The official at the Bahrain embassy said the case of teachers’ union leader, Mahdi Abu Dheeb, would be ‘looked at’. Mahdi has been in prison since 2011. Amnesty International made him a prisoner of conscience, and is campaigning for his release. They said his imprisonment is solely because he defended teachers’ rights.
The Korean embassy accepted the letter and told UNISON to make an appointment if we wished to see the ambassador. We pointed out that we had notified them of our visit but had received no reply. While we were there we received news that the Buddhist monastery where Han Sang-gyun, leader of the beleaguered KCTU in South Korea, was taking refuge had been raided by the police.
Han and hundreds of trade unionists in South Korea have been singled out by the authorities because they took part in a demonstration last week protesting against the government’s labour reform bill, which will make it easier for employers to dismiss workers, cut wages and create more precarious employment
A more forthcoming welcome was afforded the delegation at the High Commission of Swaziland, and the letter received by a representative of the High Commissioner.

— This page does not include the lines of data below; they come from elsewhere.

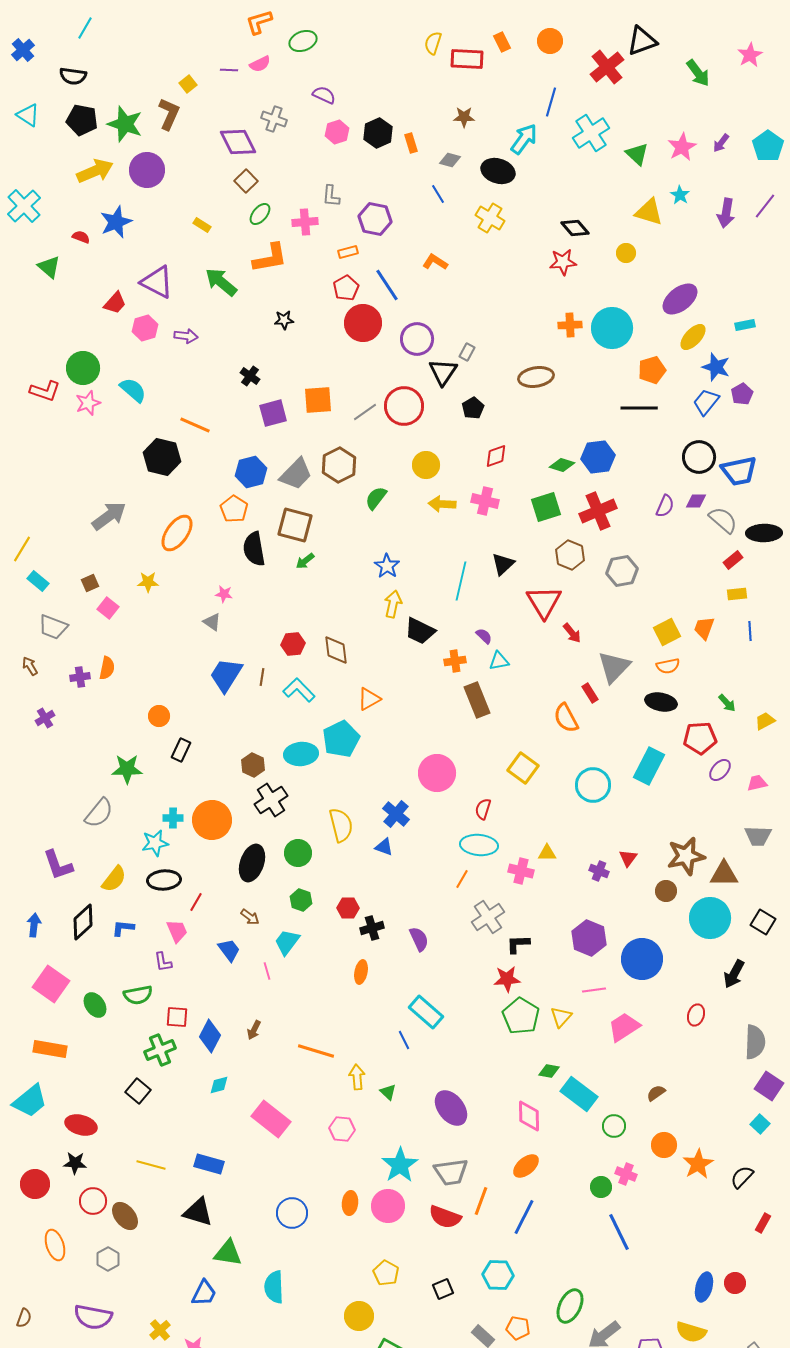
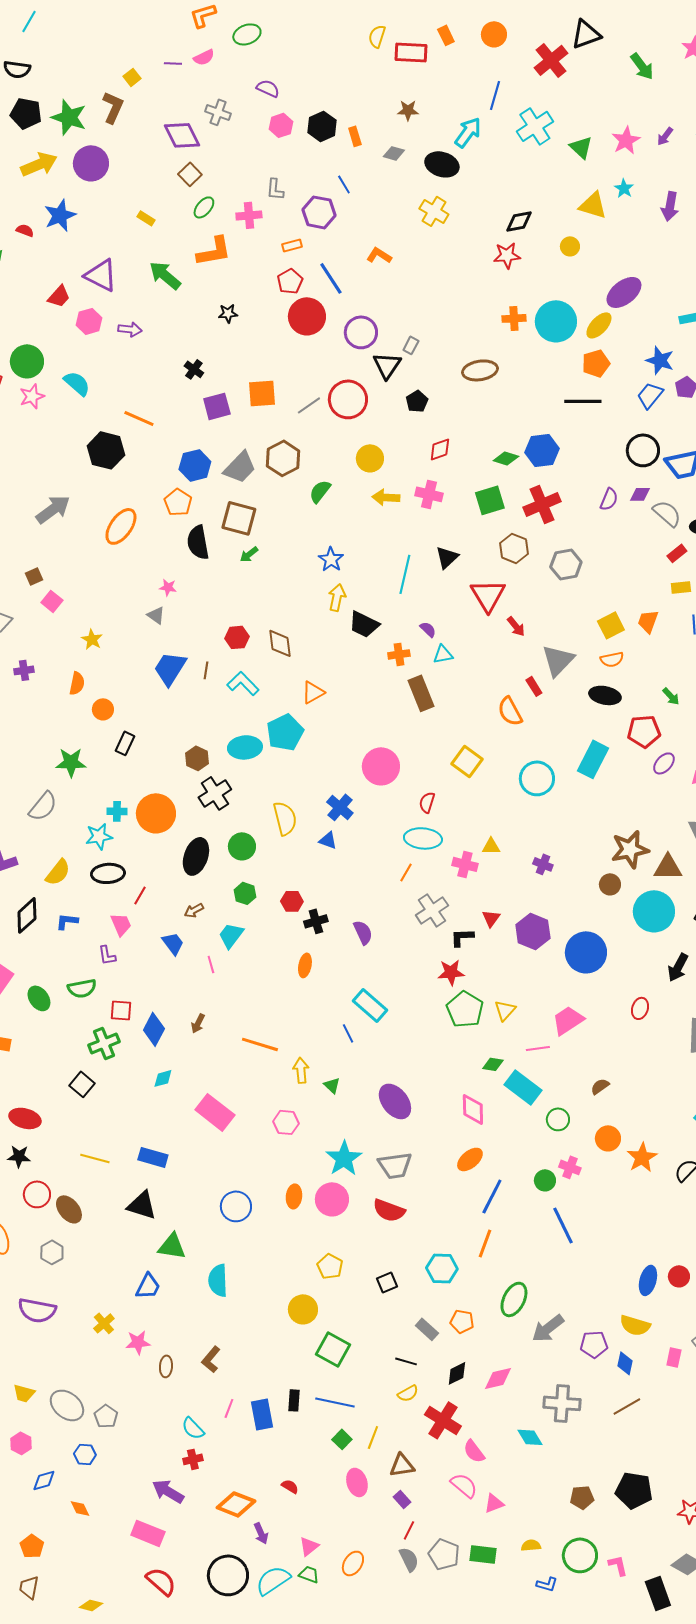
blue line: (438, 194) -> (344, 184), moved
black diamond: (575, 228) -> (519, 221), turned -60
yellow ellipse: (693, 337) -> (599, 325), moved
yellow star: (148, 582) -> (92, 639), moved, turned 30
orange semicircle: (107, 668) -> (77, 683), moved
red triangle: (628, 858) -> (491, 918), moved
brown arrow: (250, 917) -> (194, 910), turned 114
pink line: (594, 990) -> (538, 1048), moved
orange line: (481, 1201) -> (485, 1243), moved
blue line: (524, 1217) -> (492, 1196), moved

UNISON was told that a meeting request would be considered. Liz Snape told the representative that UNISON recognised that progress had been made in Swaziland, namely allowing the Trade Union Congress to register, but she said attacks on freedom of association continue, and were real cause for concern.
The Qatar embassy resorted to calling the police when the delegation attempted to deliver the letter. Needless to say they refused to accept the letter. It ironic that Qatar, ever critical of the ITUC and the TUC’s Playfair Qatar campaign for not producing ‘facts’ would not engage with the delegation, as they could have obliged. Qatar is due to host the World Cup in 2022 and the World Athletics Championships in 2019.
The 1.5 million migrant workers in Qatar are subject to an employment system called Kafala which ties a worker to the sponsor (usually the employer). This system has been widely criticised, and the ITUC and human rights organisations have called for its abolition. Qatar tried to block a vote at the ILO recently, and now has to respond to the ILO’s decision to send in a high-level mission to conduct an investigation into the appalling conditions migrant workers endure in the wealthiest country on earth. 7,000 workers are expected to die before a ball is kicked in 2022.
There are 140 countries of the United Nations with diplomatic offices in London. UNISON could have chosen many of these for special attention as attacks on workers’ rights means hard-won rights are being abolished across many countries.
As the UK government seeks to downgrade trade union rights and protection for people at work here, it is imperative that the union movement sticks together to ensure that rights are not eroded further, and those workers with no rights have some form of protection in law. It is our moral responsibility to stand in solidarity with workers to ensure their rights are upheld.